Tales of adventure resonated with me. One of my all-time favorite children’s books is The Fabulous Flight, by Robert Lawson, in which Peter Pepperall grew small as a mouse due to a scientific experiment, while his intellect expanded . . . realizing that an evil scientist was threatening the world with a secret weapon, he and his pal, Gus the seagull fly off to Europe to save mankind . . .and enjoy a little sightseeing in London. I can’t explain why it appealed so deeply to me, but this “buddy” story of two delightfully mismatched characters still makes me smile to this day.
The Cat in the Hat, by Dr. Seuss opened by eyes—and ears—to clever word play. I loved how he had fun with language, and my brothers and I had hours of silliness reciting parts of the book and making up nonsense rhymes of our own.
I learned about history from books like Otto of the Silver Hand by Howard Pyle and the orange-covered series bios for kids of figures in American History, like The Swamp Fox.
In a nutshell, I found books absolutely magical. The power of storytelling—that alchemy of words on paper which take you to wondrous places and introduce you to wondrous friends—was transformational.

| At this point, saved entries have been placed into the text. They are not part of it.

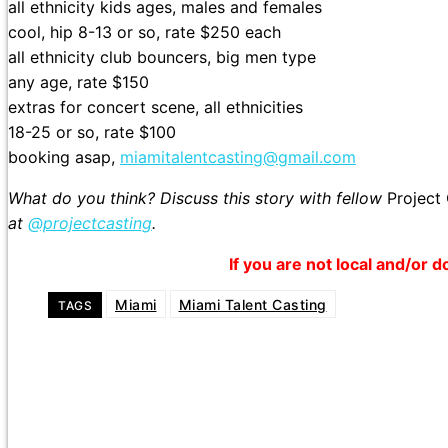
all ethnicity kids ages, males and females
cool, hip 8-13 or so, rate $250 each
all ethnicity club bouncers, big men type
any age, rate $150
extras for concert scene, all ethnicities
18-25 or so, rate $100
booking asap,
miamitalentcasting@gmail.com
What do you think? Discuss this story with fellow
Project
at
@projectcasting
.
If you are not local and/or d
Miami
Miami Talent Casting
TAGS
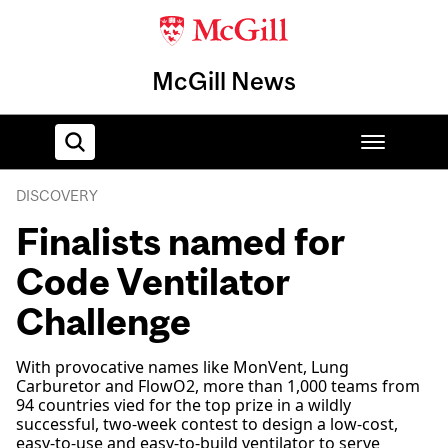
McGill News
DISCOVERY
Home
Finalists named for
Code Ventilator
Challenge
With provocative names like MonVent, Lung
Carburetor and FlowO2, more than 1,000 teams from
94 countries vied for the top prize in a wildly
successful, two-week contest to design a low-cost,
easy-to-use and easy-to-build ventilator to serve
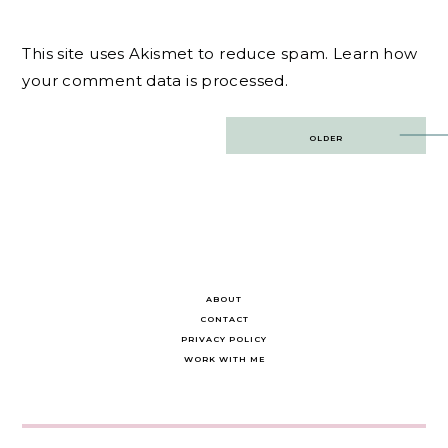
This site uses Akismet to reduce spam.
Learn how
your comment data is processed.
Post
OLDER
navigation
ABOUT
CONTACT
PRIVACY POLICY
WORK WITH ME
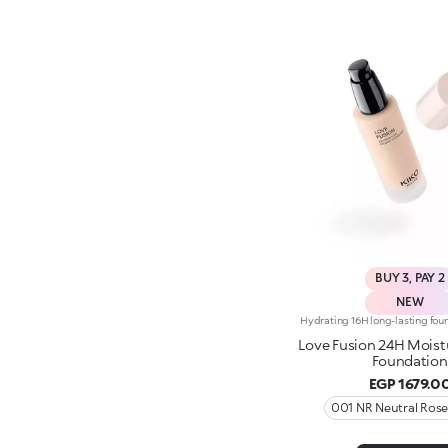
BUY 3, PAY 2
NEW
Love Fusion 24H Moist
Foundation
EGP 1679.0
001 NR Neutral Ros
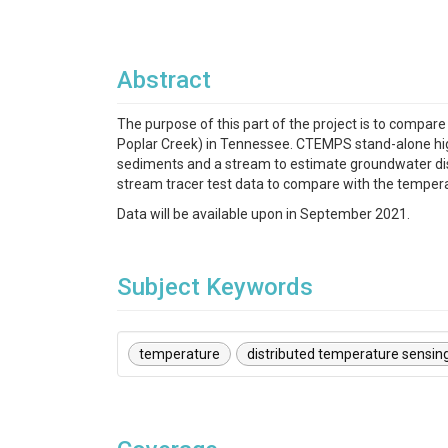
Abstract
The purpose of this part of the project is to compa
Poplar Creek) in Tennessee. CTEMPS stand-alone hi
sediments and a stream to estimate groundwater disch
stream tracer test data to compare with the temper
Data will be available upon in September 2021.
Subject Keywords
temperature
distributed temperature sensin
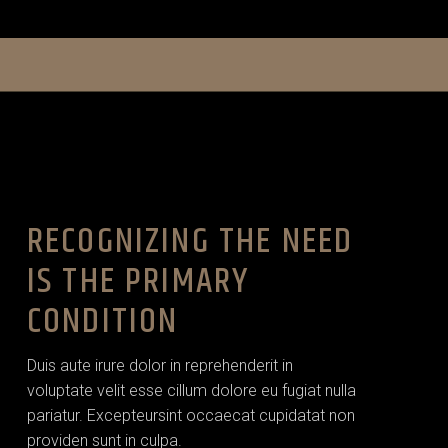
RECOGNIZING THE NEED
IS THE PRIMARY
CONDITION
Duis aute irure dolor in reprehenderit in
voluptate velit esse cillum dolore eu fugiat nulla
pariatur. Excepteursint occaecat cupidatat non
providen sunt in culpa.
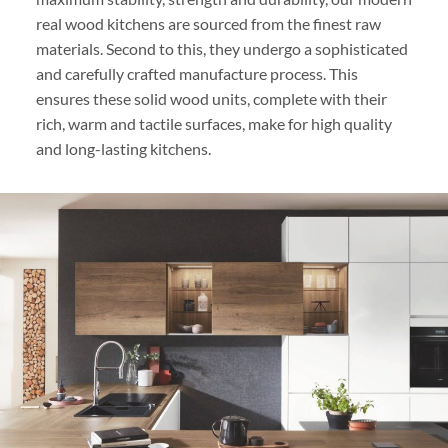
real wood kitchens are sourced from the finest raw
materials. Second to this, they undergo a sophisticated
and carefully crafted manufacture process. This
ensures these solid wood units, complete with their
rich, warm and tactile surfaces, make for high quality
and long-lasting kitchens.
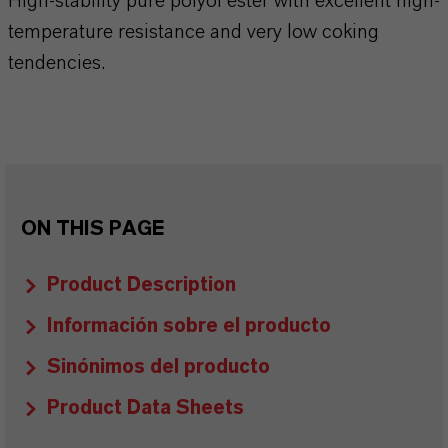
High-stability pure polyol ester with excellent high-
temperature resistance and very low coking
tendencies.
ON THIS PAGE
Product Description
Información sobre el producto
Sinónimos del producto
Product Data Sheets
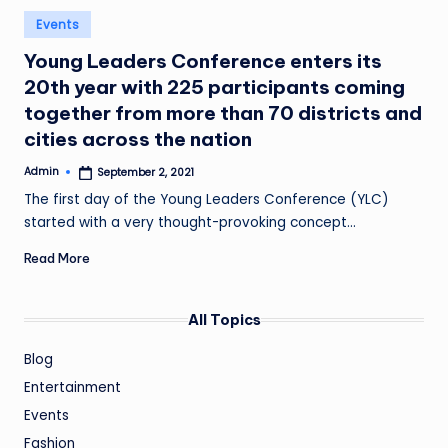
Posted
Events
in
Young Leaders Conference enters its
20th year with 225 participants coming
together from more than 70 districts and
cities across the nation
Admin
September 2, 2021
Posted
by
The first day of the Young Leaders Conference (YLC)
started with a very thought-provoking concept…
Read More
All Topics
Blog
Entertainment
Events
Fashion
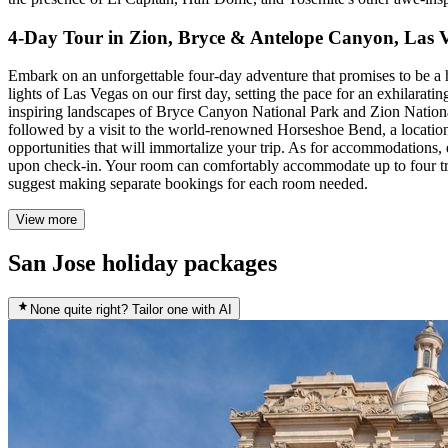
4-Day Tour in Zion, Bryce & Antelope Canyon, Las 
Embark on an unforgettable four-day adventure that promises to be a 
lights of Las Vegas on our first day, setting the pace for an exhilarat
inspiring landscapes of Bryce Canyon National Park and Zion Nationa
followed by a visit to the world-renowned Horseshoe Bend, a location 
opportunities that will immortalize your trip. As for accommodations,
upon check-in. Your room can comfortably accommodate up to four trave
suggest making separate bookings for each room needed.
View more
San Jose holiday packages
None quite right? Tailor one with AI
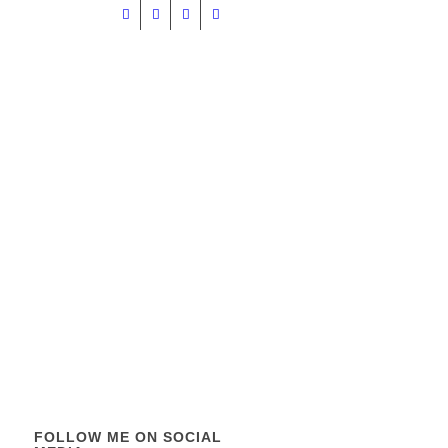
FOLLOW ME ON SOCIAL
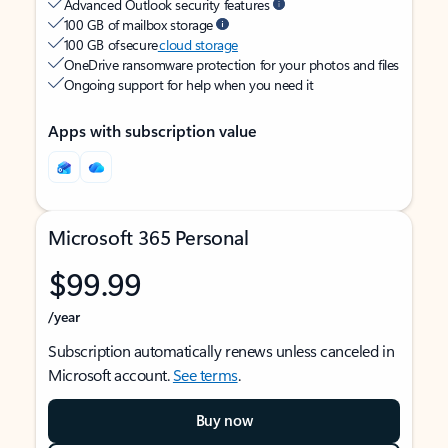
Advanced Outlook security features
100 GB of mailbox storage
100 GB of secure
cloud storage
OneDrive ransomware protection for your photos and files
Ongoing support for help when you need it
Apps with subscription value
Microsoft 365 Personal
$99.99
/year
Subscription automatically renews unless canceled in
Microsoft account.
See terms
.
Buy now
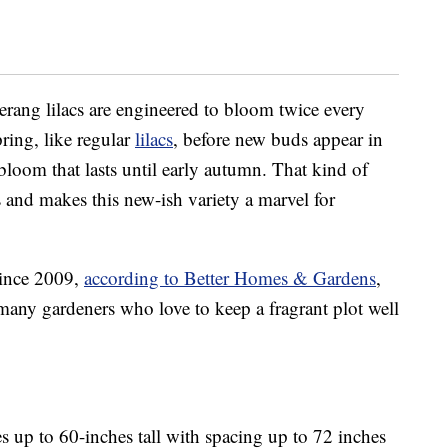
ang lilacs are engineered to bloom twice every
ring, like regular
lilacs
, before new buds appear in
bloom that lasts until early autumn. That kind of
s and makes this new-ish variety a marvel for
since 2009,
according to Better Homes & Gardens
,
any gardeners who love to keep a fragrant plot well
 up to 60-inches tall with spacing up to 72 inches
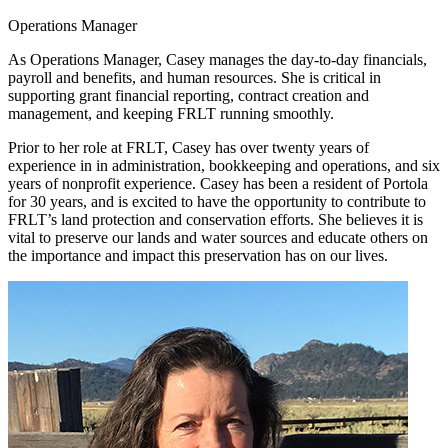
Operations Manager
As Operations Manager, Casey manages the day-to-day financials,
payroll and benefits, and human resources. She is critical in
supporting grant financial reporting, contract creation and
management, and keeping FRLT running smoothly.
Prior to her role at FRLT, Casey has over twenty years of
experience in in administration, bookkeeping and operations, and six
years of nonprofit experience. Casey has been a resident of Portola
for 30 years, and is excited to have the opportunity to contribute to
FRLT’s land protection and conservation efforts. She believes it is
vital to preserve our lands and water sources and educate others on
the importance and impact this preservation has on our lives.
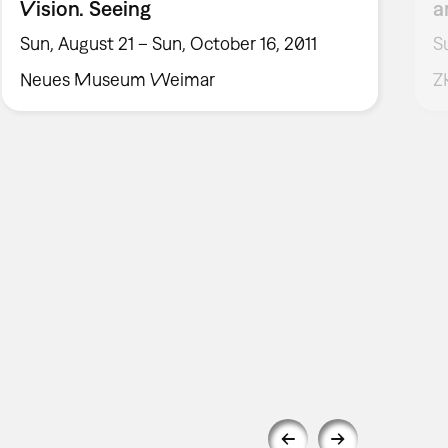
Vision. Seeing
a
Sun, August 21 – Sun, October 16, 2011
S
Neues Museum Weimar
Z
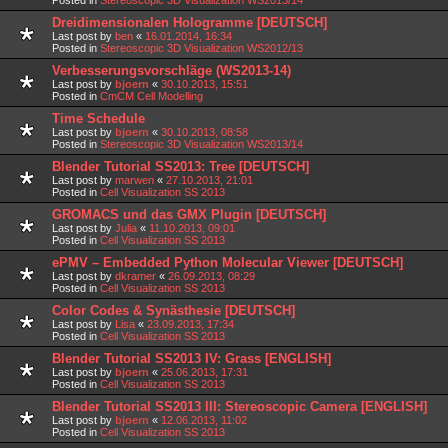
Dreidimensionalen Hologramme [DEUTSCH]
Last post by
ben
«
16.01.2014, 16:34
Posted in
Stereoscopic 3D Visualization WS2012/13
Verbesserungsvorschläge (WS2013-14)
Last post by
bjoern
«
30.10.2013, 15:51
Posted in
CmCM Cell Modelling
Time Schedule
Last post by
bjoern
«
30.10.2013, 08:58
Posted in
Stereoscopic 3D Visualization WS2013/14
Blender Tutorial SS2013: Tree [DEUTSCH]
Last post by
marwen
«
27.10.2013, 21:01
Posted in
Cell Visualization SS 2013
GROMACS und das GMX Plugin [DEUTSCH]
Last post by
Julia
«
11.10.2013, 09:01
Posted in
Cell Visualization SS 2013
ePMV – Embedded Python Molecular Viewer [DEUTSCH]
Last post by
dkramer
«
26.09.2013, 08:29
Posted in
Cell Visualization SS 2013
Color Codes & Synästhesie [DEUTSCH]
Last post by
Lisa
«
23.09.2013, 17:34
Posted in
Cell Visualization SS 2013
Blender Tutorial SS2013 IV: Grass [ENGLISH]
Last post by
bjoern
«
25.06.2013, 17:31
Posted in
Cell Visualization SS 2013
Blender Tutorial SS2013 III: Stereoscopic Camera [ENGLISH]
Last post by
bjoern
«
12.06.2013, 11:02
Posted in
Cell Visualization SS 2013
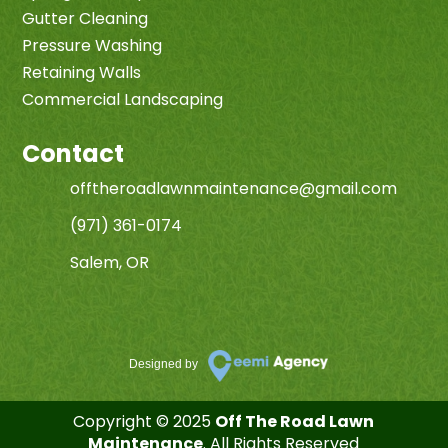
Gutter Cleaning
Pressure Washing
Retaining Walls
Commercial Landscaping
Contact
offtheroadlawnmaintenance@gmail.com
(971) 361-0174
Salem, OR
Designed by
Copyright © 2025
Off The Road Lawn
Maintenance
. All Rights Reserved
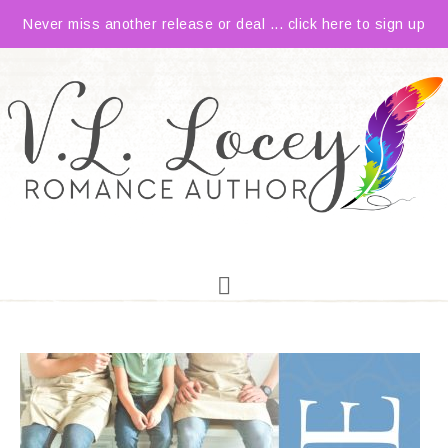
Never miss another release or deal ... click here to sign up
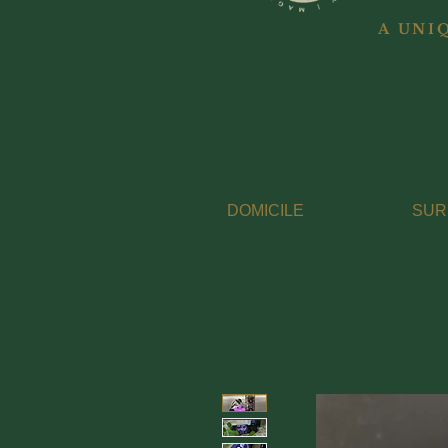
A UNI
DOMICILE
SUR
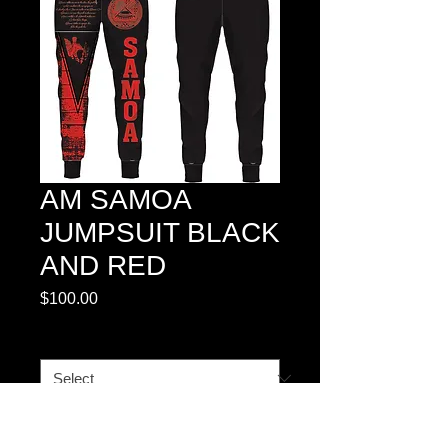
AM SAMOA
JUMPSUIT BLACK
AND RED
Price
$100.00
SIZES
*
Quantity
*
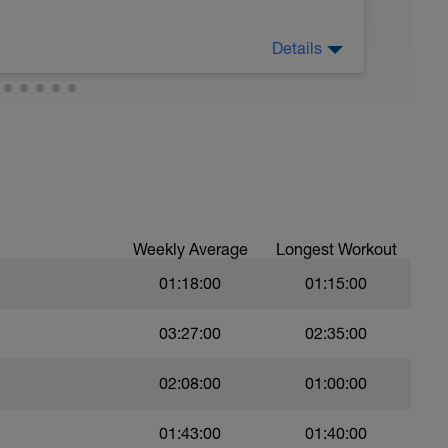
 crawl.
Details
troke during the closed fist drill.
 moderate run RPE of 4-6 during run segments
gments.
val with sprint speed.
Weekly Average
Longest Workout
01:18:00
01:15:00
03:27:00
02:35:00
02:08:00
01:00:00
01:43:00
01:40:00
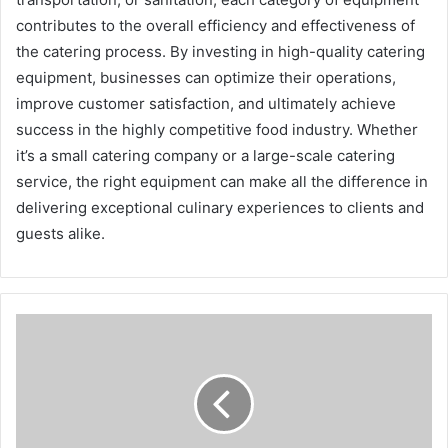
contributes to the overall efficiency and effectiveness of
the catering process. By investing in high-quality catering
equipment, businesses can optimize their operations,
improve customer satisfaction, and ultimately achieve
success in the highly competitive food industry. Whether
it’s a small catering company or a large-scale catering
service, the right equipment can make all the difference in
delivering exceptional culinary experiences to clients and
guests alike.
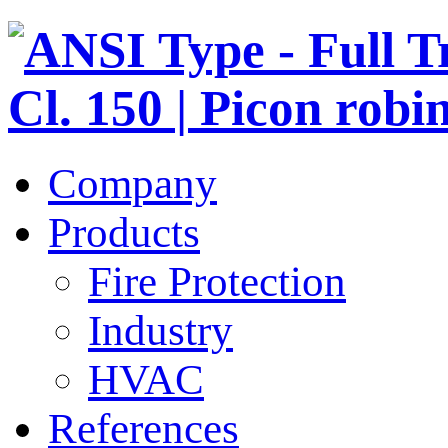
Company
Products
Fire Protection
Industry
HVAC
References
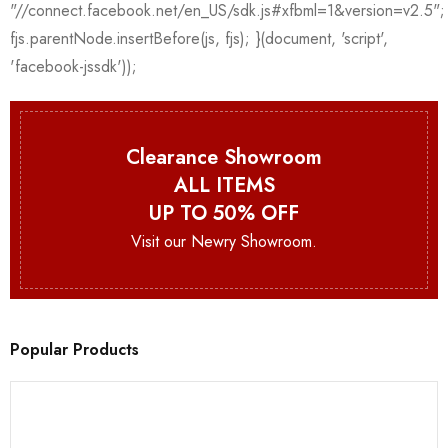
Clearance Showroom
ALL ITEMS
UP TO 50% OFF
Visit our Newry Showroom.
Popular Products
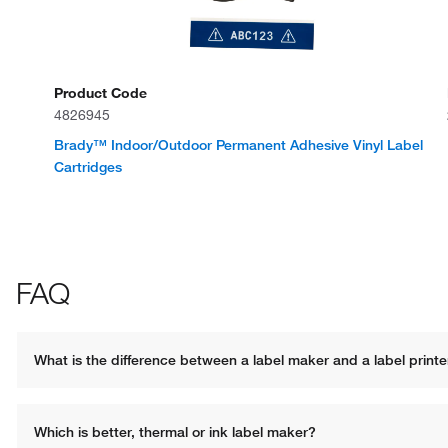
Product Code
4826945
Brady™ Indoor/Outdoor Permanent Adhesive Vinyl Label
Cartridges
FAQ
What is the difference between a label maker and a label printe
Which is better, thermal or ink label maker?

Our local library was at the end of the main street in the small town where I grew up, and my mother knew she could leave me in the children’s reading room while she went shopping and I’d never wander away from my chair. Among the many other treasures I discovered there were The Wind in the Willows and Charlotte’s Web; and the swashbuckling deeds of King Arthur and Robin Hood. What they all had in common was how they sparked my imagination and encouraged a sense of curiosity, wonder and adventure. I was one of those girls who wasn’t very interested in girly things, and my storybook friends, be they Bear, Badger, Mole, knights or just other children, helped me dare to think outside the box.
And when I look back from the present day, I realize that those books of quests, of courage in the face of fear, the power of friendship, and the power of love are the things that have shaped who I am as a writer. I fervently hope that nobody—child or adult—ever has that precious freedom to let one’s imagination soar and explore whatever world one wishes to visit curtailed by censors.
What about you? Have you always been a reader? What are some of your favorite books from childhood?